Der am 25. Januar 1937 in Graz als Sohn eines Kaufmanns geborene Schneyder machte seinen Doktor in Publizistik und begann seine Karriere als freier Lokal- und Sportreporter, seine Leidenschaft war das Boxen. Wenig später arbeitete er in Salzburg als Theaterdramaturg und schrieb auch Theaterkritiken, bevor er wiederum die Seiten wechselte und selbst als Kabarettist auf der Bühne stand. Meist verfolgte er seine Interessen parallel, war gleichzeitig Autor und Kabarettist, Schauspieler und Aphoristiker oder Regisseur und Drehbuchautor. Zeitweise schrieb er Kolumnen im Männermagazin "Playboy". Rund 20 Bücher hat er verfasst.
Anklage gegen die ärztliche Kunst
Bekannt wurde Schneyder in Deutschland als kongenialer Partner von Kabarett-Legende Hildebrandt. Das erste gemeinsame Programm "Talk täglich" wurde 1974 in der Münchner "Lach- und Schießgesellschaft" ein Riesenerfolg. "Es war eine politische Seelenverwandtschaft", sagte Schneyder über die Jahre mit dem 2013 gestorbenen Künstler. "Mir sind die Erfolge passiert", meinte er einmal zu den Weichenstellungen in seinem Leben.
Erschütternd war für Schneyder der Krebstod seiner ersten Frau Ilse.
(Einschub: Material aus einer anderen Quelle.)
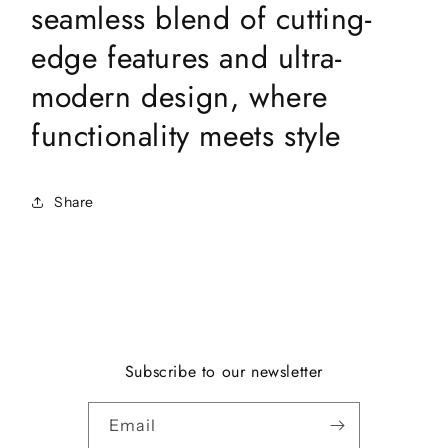
seamless blend of cutting-
edge features and ultra-
modern design, where
functionality meets style
Share
Subscribe to our newsletter
Email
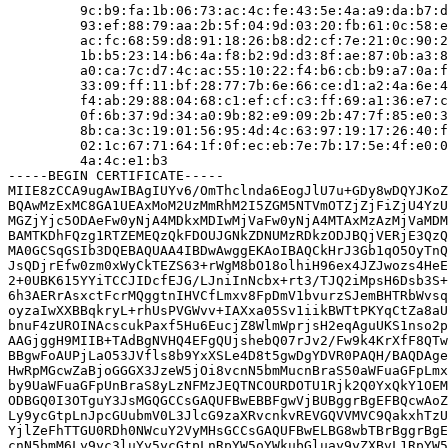
         9c:b9:fa:1b:06:73:ac:4c:fe:43:5e:4a:a9:da:b7:d
         93:ef:88:79:aa:2b:5f:04:9d:03:20:fb:61:0c:58:e
         ac:fc:68:59:d8:91:18:26:b8:d2:cf:7e:21:0c:90:2
         1b:b5:23:14:b6:4a:f8:b2:9d:d3:8f:ae:87:0b:a3:8
         a0:ca:7c:d7:4c:ac:55:10:22:f4:b6:cb:b9:a7:0a:f
         33:09:ff:11:bf:28:77:7b:6e:66:ce:d1:a2:4a:6e:4
         f4:ab:29:88:04:68:c1:ef:cf:c3:ff:69:a1:36:e7:c
         0f:6b:37:9d:34:a0:9b:82:e9:09:2b:47:7f:85:e0:3
         8b:ca:3c:19:01:56:95:4d:4c:63:97:19:17:26:40:f
         02:1c:67:71:64:1f:0f:ec:eb:7e:7b:17:5e:4f:e0:0
         4a:4c:e1:b3

-----BEGIN CERTIFICATE-----

MIIE8zCCA9ugAwIBAgIUYv6/OmThclnda6EogJlU7u+GDy8wDQYJKoZ
BQAwMzExMC8GA1UEAxMoM2UzMmRhM2I5ZGM5NTVmOTZjZjFiZjU4YzU
MGZjYjc5ODAeFw0yNjA4MDkxMDIwMjVaFw0yNjA4MTAxMzAzMjVaMDM
BAMTKDhFQzg1RTZEMEQzQkFDOUJGNkZDNUMzRDkzODJBQjVERjE3QzQ
MA0GCSqGSIb3DQEBAQUAA4IBDwAwggEKAoIBAQCkHrJ3Gb1qO5OyTnQ
JsQDjrEfw0zm0xWyCkTEZS63+rWgM8bO18olhiH96ex4JZJwozs4HeE
2+0UBK615YYiTCCJIDcfEJG/LJniInNcbx+rt3/TJQ2iMpsH6Dsb3S+
6h3AERrAsxctFcrMQggtnIHVCfLmxv8FpDmV1bvurzSJemBHTRbWvsq
oyzaIwXXBBqkryL+rhUsPVGWvv+IAXxa05Sv1iikBWTtPKYqCtZa8aU
bnuF4zUROINAcscukPaxf5Hu6EucjZ8WlmWprjsH2eqAguUKS1nso2p
AAGjggH9MIIB+TAdBgNVHQ4EFgQUjshebQ07rJv2/Fw9k4KrXfF8QTw
BBgwFoAUPjLaO53JVfls8b9YxXSLe4D8t5gwDgYDVR0PAQH/BAQDAge
HwRpMGcwZaBjoGGGX3JzeW5jOi8vcnN5bmMucnBraS50aWFuaGFpLmx
by9UaWFuaGFpUnBraS8yLzNFMzJEQTNCOURDOTU1Rjk2Q0YxQkY1OEM
ODBGQ0I3OTguY3JsMGQGCCsGAQUFBwEBBFgwVjBUBggrBgEFBQcwAoZ
Ly9ycGtpLnJpcGUubmV0L3JlcG9zaXRvcnkvREVGQVVMVC9QakxhTzU
YjlZeFhTTGU0RDh0NWcuY2VyMHsGCCsGAQUFBwELBG8wbTBrBggrBgE
cnN5bmM6Ly9yc3luYy5ycGtpLnRpYW5oYWkubGluay9yZXBvL1RpYW5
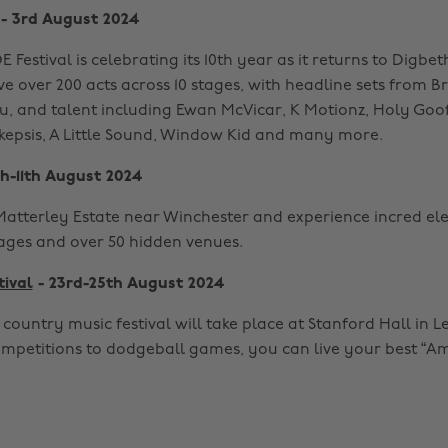
- 3rd August 2024
 Festival is celebrating its 10th year as it returns to Digbe
ave over 200 acts across 10 stages, with headline sets from B
u, and talent including Ewan McVicar, K Motionz, Holy Goof
 Skepsis, A Little Sound, Window Kid and many more.
h-11th August 2024
Matterley Estate near Winchester and experience incred el
tages and over 50 hidden venues.
tival
- 23rd-25th August 2024
country music festival will take place at Stanford Hall in Le
mpetitions to dodgeball games, you can live your best “Ame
Deren Leidensweg erzählte er 2008 im Buch "Krebs. Eine Nacherzählung" auf drastische Weise. Das Buch geriet zur Anklage gegen die ärztliche Kunst. Die könne auch als Folter begriffen werden, meinte Schneyder.
Österreichs Präsident Alexander Van der Bellen würdigte Schneyder als einen der "vielfältigsten und beliebtesten Künstler" seines Landes.